> Task directions:
Give the data below again exactly as it stands. Omit the pictures.

> Recorded information:
================

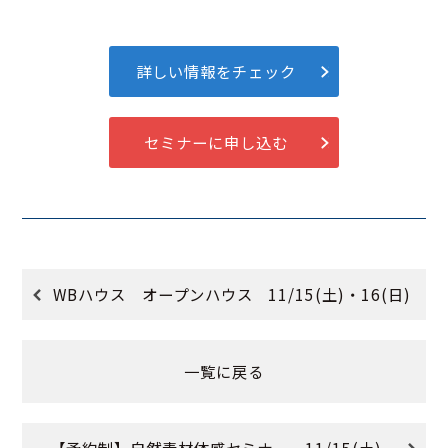
詳しい情報をチェック
セミナーに申し込む
WBハウス オープンハウス 11/15(土)・16(日)
一覧に戻る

================

> Solution to this problem:
詳しい情報をチェック
セミナーに申し込む
WBハウス オープンハウス 11/15(土)・16(日)
一覧に戻る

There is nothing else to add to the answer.